— Если бы вы были японцы и ушли из-под караула, то последствия были бы для вас весьма дурны. Но вы — иностранцы, не знающие наших законов. Однако я не могу ручаться, как ваш поступок будет принят правительством в Эддо.
На этом допрос окончился, и пленников повели к общей городской тюрьме, которая находилась довольно далеко от замка.
День разгулялся. Косые лучи заходящего солнца бросали от деревьев длинные тени. Стояла ласковая тишина. В садах с омытых дождем яблонь еще падали прозрачные капли воды. В воздухе плавал густой запах бальзамических тополей, что росли вдоль улицы. В такой вечер было особенно тягостно итти в тюрьму.
Но Василии Михайлович с твердостью и необыкновенной страстностью неожиданно обратился к Хлебникову:
— А знаете, Андрей Ильич, во мне все ж таки живет надежда, что в конце концов мы освободимся и возвратимся в Россию. Вот увидите!

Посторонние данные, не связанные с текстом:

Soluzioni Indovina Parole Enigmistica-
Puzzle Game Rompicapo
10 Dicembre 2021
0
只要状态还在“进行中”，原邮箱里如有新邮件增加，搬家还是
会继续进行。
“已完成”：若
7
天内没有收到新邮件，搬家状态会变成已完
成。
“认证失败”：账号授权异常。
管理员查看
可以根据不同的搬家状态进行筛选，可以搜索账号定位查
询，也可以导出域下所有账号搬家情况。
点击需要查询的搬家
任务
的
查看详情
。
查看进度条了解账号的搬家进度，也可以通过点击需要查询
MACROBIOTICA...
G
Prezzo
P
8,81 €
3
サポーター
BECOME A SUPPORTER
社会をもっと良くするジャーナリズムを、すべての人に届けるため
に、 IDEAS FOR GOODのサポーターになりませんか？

На это Хлебников, вовсе не ощущавший в себе в эту минуту дара предвидении, вздохнув, ответил:
— Дай-то бог...
— Да, да! — горячо продолжал Василий Михайлович. — Верьте мне. Вы видите, как они мягко обошлись с нами. Не думайте, что это проистекает от их доброты. Они боятся нас. Не нас, конечно, семерых связанных веревками пленников, — они боятся силы Российской державы. Они верят, что в Охотске стоят наши корабли, что наша эскадра может притти и наказать их! Так пусть же, пусть дрожат и боятся! Мне сие доставляет радость!
И впервые за время бегства он улыбнулся.
Глава двадцатая
ПРЕДАТЕЛЬСТВО МУРА
Тюрьма, в которую теперь привели беглецов, представляла собою такой же самый сараи, обнесенный двойным частоколом, как и оксио. Только вместо двух клетушек здесь их было четыре. Тюремный надзиратель, он же и палач, Казиски развязал и самолично обыскал всех беглецов, заставив их раздеться до рубашки. Затем он запер Василия Михайловича в самую малую клетку, наиболее темную, а Хлебникова — в другую, находящуюся рядом, немного просторнее и светлее первой. В третьей клетке, рядом с Хлебниковым, помещался какой-то японец. А в четвертую, самую просторную, он посадил матросов.

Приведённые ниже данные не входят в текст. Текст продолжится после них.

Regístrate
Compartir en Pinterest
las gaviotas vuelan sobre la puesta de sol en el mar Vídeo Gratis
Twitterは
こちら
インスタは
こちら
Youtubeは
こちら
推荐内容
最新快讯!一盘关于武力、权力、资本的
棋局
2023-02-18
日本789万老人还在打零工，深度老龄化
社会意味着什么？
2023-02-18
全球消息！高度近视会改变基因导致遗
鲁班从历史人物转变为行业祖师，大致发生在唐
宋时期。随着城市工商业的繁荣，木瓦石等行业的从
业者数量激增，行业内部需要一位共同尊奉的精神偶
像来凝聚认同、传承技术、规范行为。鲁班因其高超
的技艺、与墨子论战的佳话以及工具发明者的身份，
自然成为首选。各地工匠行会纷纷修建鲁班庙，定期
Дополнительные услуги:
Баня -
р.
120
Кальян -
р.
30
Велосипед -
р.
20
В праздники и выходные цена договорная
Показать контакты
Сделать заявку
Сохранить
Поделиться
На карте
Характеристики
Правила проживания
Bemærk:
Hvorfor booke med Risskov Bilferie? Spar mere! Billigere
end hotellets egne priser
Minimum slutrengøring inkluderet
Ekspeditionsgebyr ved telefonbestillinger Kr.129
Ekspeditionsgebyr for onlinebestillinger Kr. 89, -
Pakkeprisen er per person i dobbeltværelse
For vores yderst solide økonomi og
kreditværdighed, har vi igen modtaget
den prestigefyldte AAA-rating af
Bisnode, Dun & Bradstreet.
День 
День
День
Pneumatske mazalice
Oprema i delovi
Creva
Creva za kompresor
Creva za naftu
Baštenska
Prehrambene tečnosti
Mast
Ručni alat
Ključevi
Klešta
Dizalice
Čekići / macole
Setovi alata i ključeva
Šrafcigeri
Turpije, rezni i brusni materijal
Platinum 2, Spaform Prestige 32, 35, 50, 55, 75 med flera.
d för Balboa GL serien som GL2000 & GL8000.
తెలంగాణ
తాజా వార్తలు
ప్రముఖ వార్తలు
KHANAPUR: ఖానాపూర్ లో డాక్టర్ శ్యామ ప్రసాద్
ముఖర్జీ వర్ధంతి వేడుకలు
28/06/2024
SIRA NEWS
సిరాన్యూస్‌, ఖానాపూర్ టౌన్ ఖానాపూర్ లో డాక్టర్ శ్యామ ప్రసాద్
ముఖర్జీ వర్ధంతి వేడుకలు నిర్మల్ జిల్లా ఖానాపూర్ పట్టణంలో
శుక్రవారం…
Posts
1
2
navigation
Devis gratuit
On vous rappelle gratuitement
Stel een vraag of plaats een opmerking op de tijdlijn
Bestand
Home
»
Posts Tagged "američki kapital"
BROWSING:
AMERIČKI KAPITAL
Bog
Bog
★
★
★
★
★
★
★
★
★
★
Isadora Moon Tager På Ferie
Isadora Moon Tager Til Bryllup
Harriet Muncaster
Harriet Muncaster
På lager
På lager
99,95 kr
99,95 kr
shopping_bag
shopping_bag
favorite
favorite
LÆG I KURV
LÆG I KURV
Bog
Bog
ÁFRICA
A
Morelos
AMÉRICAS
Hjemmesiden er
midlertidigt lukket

Клетки стояли так близко одна от другой, что узники могли переговариваться между собой. Они этим воспользовались немедленно. Первым вступил в разговор сосед Хлебникова, японец. Он нашел нужным сообщить, что через несколько дней его выпустит, — Василий Михайлович и Хлебников уже немного говорили и достаточно понимали по-японски.
Разговорившись, японец угостил Хлебникова большим куском соленой рыбы, передав его через решетку клетки. Хлебников тотчас же поделился этим лакомством с Василием Михайловичем: оба после десятидневного голодания еще никак не могли наесться.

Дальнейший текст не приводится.